_TASK REQUIREMENTS:_ In the material below, begin at the line that has "soon as they receive them", stop after the line that has "watched The Secret", and transcribe those lines exactly, without pictures.

_TASK INPUT:_
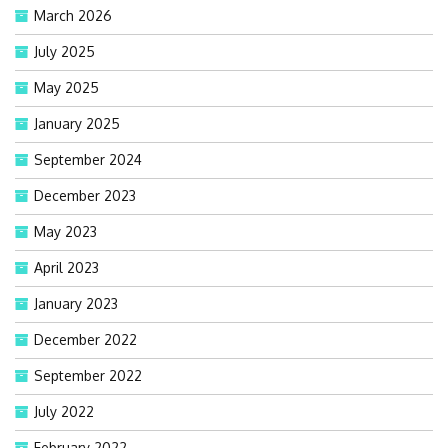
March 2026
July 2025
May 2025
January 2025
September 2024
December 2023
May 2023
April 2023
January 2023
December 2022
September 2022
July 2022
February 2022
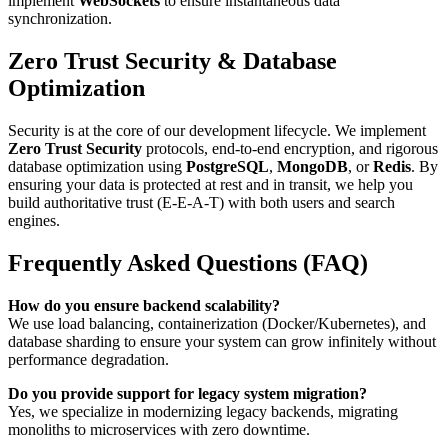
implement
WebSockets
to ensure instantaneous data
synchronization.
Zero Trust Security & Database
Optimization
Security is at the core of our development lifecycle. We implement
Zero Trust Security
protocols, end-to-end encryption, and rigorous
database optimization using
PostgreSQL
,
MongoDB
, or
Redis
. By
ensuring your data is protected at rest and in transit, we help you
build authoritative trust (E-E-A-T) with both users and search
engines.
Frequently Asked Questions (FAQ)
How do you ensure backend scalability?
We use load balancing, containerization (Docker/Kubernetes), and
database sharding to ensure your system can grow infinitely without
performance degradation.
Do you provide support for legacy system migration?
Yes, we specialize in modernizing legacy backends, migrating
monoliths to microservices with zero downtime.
==
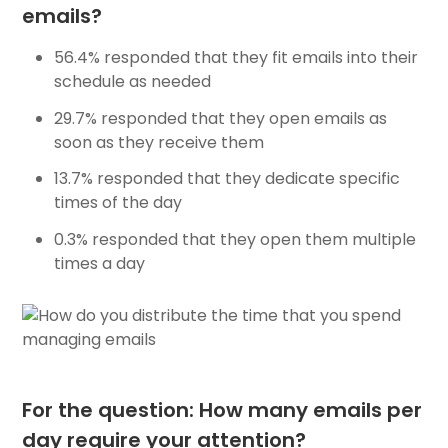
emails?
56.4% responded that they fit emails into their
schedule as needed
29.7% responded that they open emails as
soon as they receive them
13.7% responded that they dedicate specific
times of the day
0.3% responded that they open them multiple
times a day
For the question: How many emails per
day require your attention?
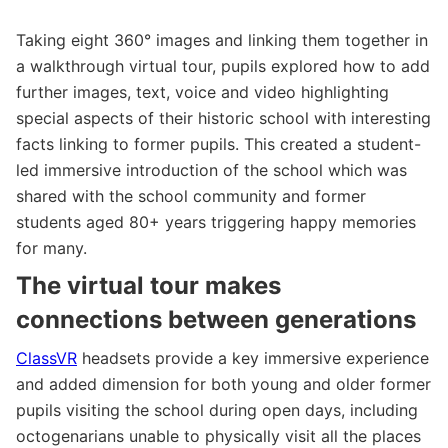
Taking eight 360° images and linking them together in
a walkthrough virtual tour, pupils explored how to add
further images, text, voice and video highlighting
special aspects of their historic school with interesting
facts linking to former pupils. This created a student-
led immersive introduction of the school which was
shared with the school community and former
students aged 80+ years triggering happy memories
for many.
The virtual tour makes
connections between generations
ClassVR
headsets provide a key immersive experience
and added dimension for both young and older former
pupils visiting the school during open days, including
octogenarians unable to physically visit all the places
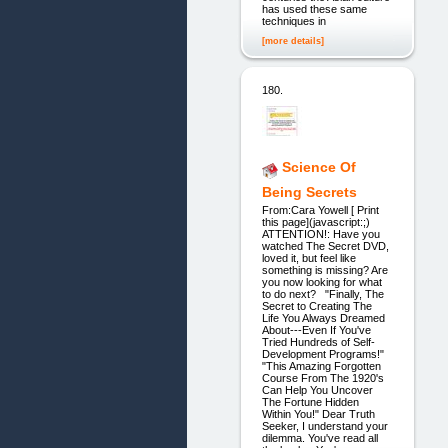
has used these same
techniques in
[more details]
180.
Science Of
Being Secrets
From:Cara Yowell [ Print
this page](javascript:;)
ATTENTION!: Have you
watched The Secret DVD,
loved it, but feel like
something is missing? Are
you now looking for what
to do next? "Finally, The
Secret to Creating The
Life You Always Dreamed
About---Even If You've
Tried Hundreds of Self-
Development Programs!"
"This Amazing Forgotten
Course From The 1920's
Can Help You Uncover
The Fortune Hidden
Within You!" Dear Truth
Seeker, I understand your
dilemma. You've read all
==
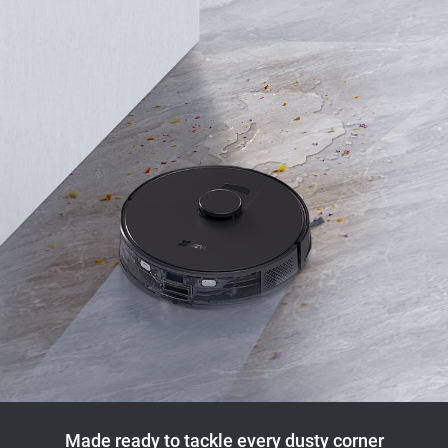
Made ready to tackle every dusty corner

_TASK SOLUTION:_
soon as they receive them
13.7% responded that they dedicate specific
times of the day
0.3% responded that they open them multiple
times a day
For the question: How many emails per
day require your attention?
Taking eight 360° images and linking them together in
a walkthrough virtual tour, pupils explored how to add
further images, text, voice and video highlighting
special aspects of their historic school with interesting
facts linking to former pupils. This created a student-
led immersive introduction of the school which was
shared with the school community and former
students aged 80+ years triggering happy memories
for many.
The virtual tour makes
connections between generations
ClassVR
headsets provide a key immersive experience
and added dimension for both young and older former
pupils visiting the school during open days, including
octogenarians unable to physically visit all the places
has used these same
techniques in
[more details]
180.
Science Of
Being Secrets
From:Cara Yowell [ Print
this page](javascript:;)
ATTENTION!: Have you
watched The Secret DVD,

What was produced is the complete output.